“Data Driven Thinking” is written by members of the media community and contains fresh ideas on the digital revolution in media.
Today’s column is by Jay Stocki, VP of Business Development at Bering Media. All opinions are Jay's alone and not those of Bering Media.
We have a privacy problem in online advertising. An anecdote that sums it up well came about as I walked my father through what I do for a living. After multiple explanations of the various display ad targeting machinations, his explanation back to me was as follows:
- "So IP targeting is like direct mail through the post office. Companies target me with ads because they can make certain assumptions about what I like/want based on the demographics of my neighborhood." "Yes Dad."
- "First party cookie ads are like mailings or phone calls I get from companies that I already do business with. We have an established relationship and they might want to sell me something else so they target me." "Essentially correct."
- "Third party cookie ads are people trying to contact me because they have been watching me – where I go, what mail I open, what stores I shop at." "Umm – a bit harsh, but not wrong."
Of course my father's next question was on how to control it. We started with IP targeting. Since IP targeting is controlled by his ISP, we logged into his ISP account and went to his preferences page. A checkbox allows for disabling IP location targeting. This enables/disables any IP targeting on all browsers on all devices in his house - simple enough. Note, I am not referring to GeoIP targeting from third party databases but to accurate IP targeting by using ISP data.
The next step was to control cookie targeting.

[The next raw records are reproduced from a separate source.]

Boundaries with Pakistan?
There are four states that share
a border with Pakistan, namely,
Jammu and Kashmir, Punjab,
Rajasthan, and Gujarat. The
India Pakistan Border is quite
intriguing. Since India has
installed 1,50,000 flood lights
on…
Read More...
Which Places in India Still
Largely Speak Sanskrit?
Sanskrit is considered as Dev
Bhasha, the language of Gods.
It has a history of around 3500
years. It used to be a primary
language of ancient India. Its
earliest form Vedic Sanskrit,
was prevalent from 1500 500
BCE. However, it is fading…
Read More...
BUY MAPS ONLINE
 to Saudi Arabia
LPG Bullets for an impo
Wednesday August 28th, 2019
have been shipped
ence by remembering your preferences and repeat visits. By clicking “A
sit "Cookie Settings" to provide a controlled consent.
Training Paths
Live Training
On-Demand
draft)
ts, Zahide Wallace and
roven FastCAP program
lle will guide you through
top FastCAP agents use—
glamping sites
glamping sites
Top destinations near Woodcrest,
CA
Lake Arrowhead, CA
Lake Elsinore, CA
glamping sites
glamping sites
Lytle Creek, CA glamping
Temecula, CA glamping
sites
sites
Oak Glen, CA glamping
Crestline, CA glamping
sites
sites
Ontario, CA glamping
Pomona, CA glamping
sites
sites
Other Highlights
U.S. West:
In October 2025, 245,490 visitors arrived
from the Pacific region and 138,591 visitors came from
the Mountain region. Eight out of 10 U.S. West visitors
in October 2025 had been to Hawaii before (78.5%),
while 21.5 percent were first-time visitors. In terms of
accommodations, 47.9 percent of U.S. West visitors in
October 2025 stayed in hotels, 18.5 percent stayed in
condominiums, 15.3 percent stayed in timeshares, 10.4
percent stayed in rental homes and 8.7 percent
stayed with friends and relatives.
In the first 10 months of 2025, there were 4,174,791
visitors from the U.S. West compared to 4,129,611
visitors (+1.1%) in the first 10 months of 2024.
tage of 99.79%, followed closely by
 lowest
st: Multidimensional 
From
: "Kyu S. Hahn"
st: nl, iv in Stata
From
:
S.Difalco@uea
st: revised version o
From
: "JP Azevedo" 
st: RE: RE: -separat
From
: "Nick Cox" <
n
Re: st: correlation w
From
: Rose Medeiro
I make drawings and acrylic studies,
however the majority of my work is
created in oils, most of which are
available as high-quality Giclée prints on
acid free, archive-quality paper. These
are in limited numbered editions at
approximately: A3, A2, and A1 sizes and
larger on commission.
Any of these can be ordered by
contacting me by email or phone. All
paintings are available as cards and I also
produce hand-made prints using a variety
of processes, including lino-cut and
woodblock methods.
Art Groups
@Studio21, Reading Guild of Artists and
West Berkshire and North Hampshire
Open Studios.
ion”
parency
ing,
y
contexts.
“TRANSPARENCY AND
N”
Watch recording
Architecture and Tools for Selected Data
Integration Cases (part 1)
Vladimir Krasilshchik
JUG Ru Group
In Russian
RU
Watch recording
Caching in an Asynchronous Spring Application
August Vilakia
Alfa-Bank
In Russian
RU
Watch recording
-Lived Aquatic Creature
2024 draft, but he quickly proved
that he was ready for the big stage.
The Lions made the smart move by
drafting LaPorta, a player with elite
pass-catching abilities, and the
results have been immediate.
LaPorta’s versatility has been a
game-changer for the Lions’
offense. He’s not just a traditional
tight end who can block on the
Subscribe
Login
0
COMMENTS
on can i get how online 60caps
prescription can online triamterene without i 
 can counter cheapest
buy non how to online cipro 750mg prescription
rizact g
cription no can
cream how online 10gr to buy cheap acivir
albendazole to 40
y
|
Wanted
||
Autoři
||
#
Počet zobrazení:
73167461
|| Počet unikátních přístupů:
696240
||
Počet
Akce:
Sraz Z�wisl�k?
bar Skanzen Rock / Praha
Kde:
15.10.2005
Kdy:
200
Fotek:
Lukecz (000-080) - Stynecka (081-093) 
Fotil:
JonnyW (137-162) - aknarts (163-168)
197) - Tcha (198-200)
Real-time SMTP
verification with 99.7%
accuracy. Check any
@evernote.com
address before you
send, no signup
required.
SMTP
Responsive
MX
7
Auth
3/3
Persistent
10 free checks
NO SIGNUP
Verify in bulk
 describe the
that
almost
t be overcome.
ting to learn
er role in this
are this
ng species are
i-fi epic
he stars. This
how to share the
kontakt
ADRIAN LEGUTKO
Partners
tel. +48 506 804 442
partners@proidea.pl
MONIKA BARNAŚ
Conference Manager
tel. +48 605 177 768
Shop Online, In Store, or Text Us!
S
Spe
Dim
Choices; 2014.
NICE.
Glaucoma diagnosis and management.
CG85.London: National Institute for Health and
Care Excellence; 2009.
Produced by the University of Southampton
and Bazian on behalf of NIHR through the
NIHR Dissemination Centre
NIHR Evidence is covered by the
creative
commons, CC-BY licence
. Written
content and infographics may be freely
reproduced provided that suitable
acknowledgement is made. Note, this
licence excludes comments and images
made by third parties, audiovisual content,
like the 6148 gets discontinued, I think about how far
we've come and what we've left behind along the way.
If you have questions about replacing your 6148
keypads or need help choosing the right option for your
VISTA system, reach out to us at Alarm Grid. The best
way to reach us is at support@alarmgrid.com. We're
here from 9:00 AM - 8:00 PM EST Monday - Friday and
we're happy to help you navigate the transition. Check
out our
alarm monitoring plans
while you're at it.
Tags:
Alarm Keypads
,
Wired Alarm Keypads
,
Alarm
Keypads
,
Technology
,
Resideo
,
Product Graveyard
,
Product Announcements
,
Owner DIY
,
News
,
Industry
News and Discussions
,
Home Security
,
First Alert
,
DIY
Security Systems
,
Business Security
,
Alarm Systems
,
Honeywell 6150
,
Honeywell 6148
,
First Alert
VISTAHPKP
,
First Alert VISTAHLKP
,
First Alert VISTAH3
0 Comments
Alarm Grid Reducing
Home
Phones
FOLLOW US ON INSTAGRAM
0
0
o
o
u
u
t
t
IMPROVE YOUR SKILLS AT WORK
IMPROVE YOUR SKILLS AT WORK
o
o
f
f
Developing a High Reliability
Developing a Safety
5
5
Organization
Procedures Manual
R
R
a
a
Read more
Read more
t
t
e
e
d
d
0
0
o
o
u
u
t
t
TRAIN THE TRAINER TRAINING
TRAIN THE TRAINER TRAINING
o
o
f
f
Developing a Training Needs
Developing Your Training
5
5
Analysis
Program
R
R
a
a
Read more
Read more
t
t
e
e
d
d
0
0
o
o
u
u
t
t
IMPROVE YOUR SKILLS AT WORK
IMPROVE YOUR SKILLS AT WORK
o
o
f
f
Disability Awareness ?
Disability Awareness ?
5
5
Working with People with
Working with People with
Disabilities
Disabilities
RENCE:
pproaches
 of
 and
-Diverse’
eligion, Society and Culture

We first talked about the NAI AdChoices icon. We even watched their video. Opting out was simple enough, but even my father grasped that this was a partial solution. That led to a discussion of the advantages of cookies, why they exist, etc. We then continued the control discussion by examining customizing cookies on a browser-by-browser basis. I walked him through how to control first and third party cookies on IE and Firefox. I also showed him what cookies were on his machine. We were about 20 full screens down the cookie list and were still in the 'A's of the alphabetical list. He looked at me and asked "All of the companies have left something on my computer and didn't ask me? And that's legal?" This led to another hour of discussion about EULAs, disclosure, etc.
I work in online advertising. I am not a fan of Do Not Track as the default. When used properly, third party cookies are valuable for users and advertisers alike. Banning third party cookies puts too much power in the hands of large publishers. An expansive first party data set and broad reach give large publishers a significant advantage over small publishers. However, we cannot deny that we have a privacy problem in online advertising that needs to be addressed. Current control mechanisms are not "Privacy by Design." They are "Privacy by Bolt-on". The average user has no idea how or why they are being targeted, much less on how to control it. The NAI model was a valiant effort, but in practice it does little for the average user like my father. Firefox's recent announcement that it will turn Do Not Track on by default is being heralded as a win for privacy, but it is like using a bazooka to kill a cockroach. Nonetheless, the Mozilla team is responding to a real problem voiced by their users.
The online ad industry needs to take a hard look at the privacy relationship with the consumer. The approach taken by ISPs regarding IP-based targeting is a solid model to follow. The ISPs have implemented a Privacy by Design methodology. The data use case is completely transparent and explained in language the average user can understand. Most importantly, the privacy control interface is easy to use. Granted, this is a far simpler use case as there is no behavioral component to IP-targeting, but the ISPs that are doing IP-based targeting have provided a good model to follow.
Advertisers, publishers, ISPs and ad-tech vendors must work together to make an easy-to-use and effective privacy control point. If we fail to act now, there will be continued point solutions that could do more harm than good. Even worse, we may have a solution forced upon us by legislation.